Zu ihrem Jubiläum wird die evangelische Karolinenkirche in Großkarolinenfeld saniert. Um Spenden zu sammeln, werden einige Veranstaltungen angeboten.

Großkarolinenfeld – Die evangelische Karolinenkirche in Großkarolinenfeld ist in die Jahre gekommen. Dieses älteste evangelische Gotteshaus wird im nächsten Jahr 200 Jahre alt und muss saniert werden. Die Schirmherrschaft über die Sanierung haben bereits Regionalbischöfin in Ruhe, Susanne Breit-Kessler, zusammen mit Seiner Königlichen Hoheit Herzog Franz von Bayern übernommen.

Pfarrer Dr. Richard Graupner will, dass die Kirche ihren vertrauten, schlichten Charakter behält, aber der Raum zukünftig außer für Gottesdienste, auch für Konzerte und verschiedene Kulturveranstaltungen genutzt werden kann. Das Gotteshaus soll ein Ort der Begegnungen werden, so der Ortspfarrer. Die Kosten betragen etwa 1,2 Millionen.

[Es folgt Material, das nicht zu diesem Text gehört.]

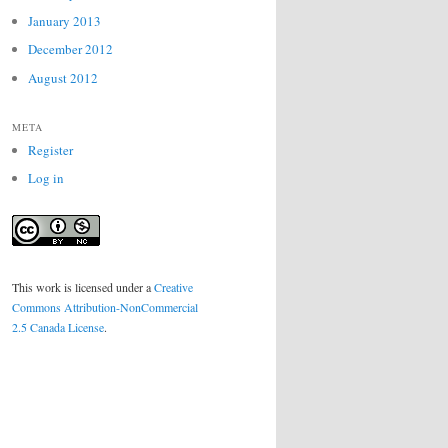
January 2013
December 2012
August 2012
META
Register
Log in
This work is licensed under a
Creative
Commons Attribution-NonCommercial
2.5 Canada License
.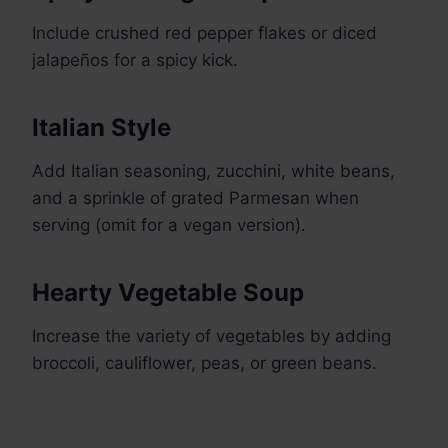
Include crushed red pepper flakes or diced
jalapeños for a spicy kick.
Italian Style
Add Italian seasoning, zucchini, white beans,
and a sprinkle of grated Parmesan when
serving (omit for a vegan version).
Hearty Vegetable Soup
Increase the variety of vegetables by adding
broccoli, cauliflower, peas, or green beans.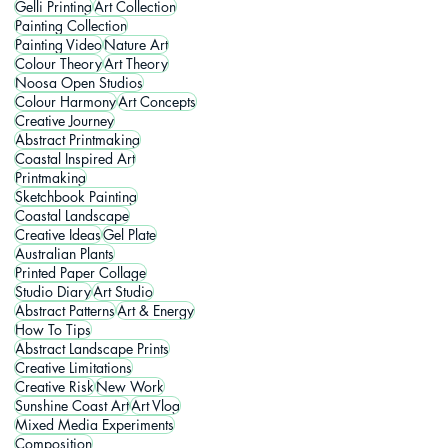
Gelli Printing
Art Collection
Painting Collection
Painting Video
Nature Art
Colour Theory
Art Theory
Noosa Open Studios
Colour Harmony
Art Concepts
Creative Journey
Abstract Printmaking
Coastal Inspired Art
Printmaking
Sketchbook Painting
Coastal Landscape
Creative Ideas
Gel Plate
Australian Plants
Printed Paper Collage
Studio Diary
Art Studio
Abstract Patterns
Art & Energy
How To Tips
Abstract Landscape Prints
Creative Limitations
Creative Risk
New Work
Sunshine Coast Art
Art Vlog
Mixed Media Experiments
Composition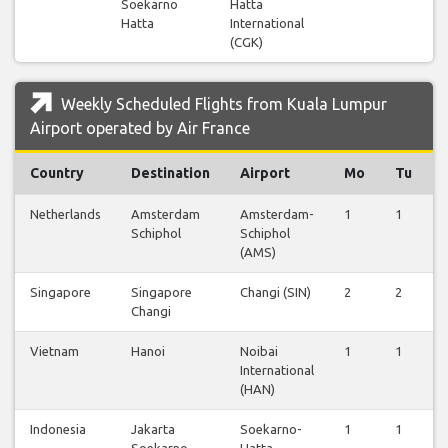
Soekarno
Hatta
Hatta
International
(CGK)
Weekly Scheduled Flights from Kuala Lumpur
Airport operated by Air France
Country
Destination
Airport
Mo
Tu
Netherlands
Amsterdam
Amsterdam-
1
1
Schiphol
Schiphol
(AMS)
Singapore
Singapore
Changi (SIN)
2
2
Changi
Vietnam
Hanoi
Noibai
1
1
International
(HAN)
Indonesia
Jakarta
Soekarno-
1
1
Soekarno
Hatta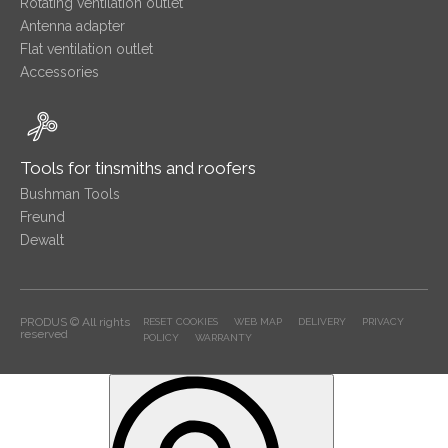
Rotating ventilation outlet
Antenna adapter
Flat ventilation outlet
Accessories
Tools for tinsmiths and roofers
Bushman Tools
Freund
Dewalt
PRODUS © All rights
RESET COOKIES
WEB MAP
DELIVERY
PRIVACY
reserved
POLICY
WARRANTY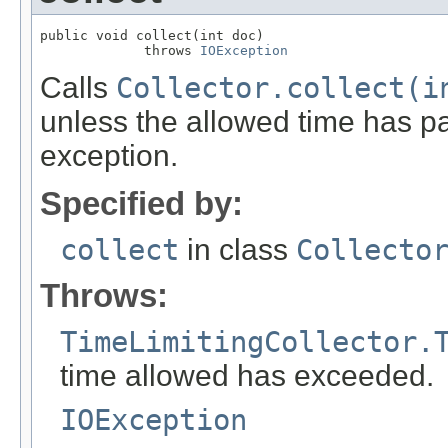
public void collect(int doc)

Spendenaktionen sind geplant.

Um wenigstens einen Teil durch Spenden hereinzubekommen, plant die Gemeinde zusammen mit dem Förderverein Karolinenkirche verschiedene Veranstaltungen. Den Auftakt macht nun eine Ausstellung mit dem Titel „der sechste Tag“. Gezeigt werden Werke des Münchner Künstlers Christian Wichmann, die extra für diesen Anlass entstanden sind. Der Titel der Ausstellung nimmt Bezug auf die biblische Schöpfungsgeschichte. Eröffnet wurde die Vernissage mit einer Lesung der Urgeschichte von zwei jungen Christen.

Der Abend wurde musikalisch verfeinert.

Unterlegt waren ihre Worte mit Klängen von Joerg Widmoser, der zusammen mit seinem Sohn Leander am Schlagzeug und Bernhard Seidl am Bass diesen Abend zu einem echten Erlebnis machte.

Regionalbischof Christian Kopp ging in seiner Predigt auf die Erschaffung der Welt ein und lobte die Ausstellung. „Kunst und Religion“, die in einen Dialog eintreten.

Das zentrale Kunstwerk der Ausstellung ist „der sechste Tag“.

Die Kunstwerke von Wichmann sollen in dem von Kerzen erhellten Kirchenraum zum Staunen und Nachfragen anregen. Im Zwiegespräch mit dem Regionalbischof erläuterte der Künstler die einzelnen Werke. Das zentrale Kunstwerk „der sechste Tag“, das der Ausstellung den Namen gibt, ist ein raumfüllendes Mobile. Es besteht aus sechs rundförmigen Kerzenleuchtern, die aus bereits tragenden Brillen zusammengebaut werden, sowie einer stilisierten Weltkugel. Das zweite Kunstwerk „Black Hole“ zeigt Fotos vom Eis eines zugefrorenen Sees. Sie weisen eine erstaunliche Ähnlichkeit mit Strukturen im Weltall auf. Das dritte Kunstwerk „Cross of Pain“ besteht aus 49 zylindrischen Glasgefäßen, die mit Fotografien von menschlichen Gewebeproben oder Organen bedruckt sind. Diese Glasgefäße sind so angeordnet, dass sie in ihrer Farbigkeit den fiktiven Körper des „Schmerzensmannes“ erkennen lassen.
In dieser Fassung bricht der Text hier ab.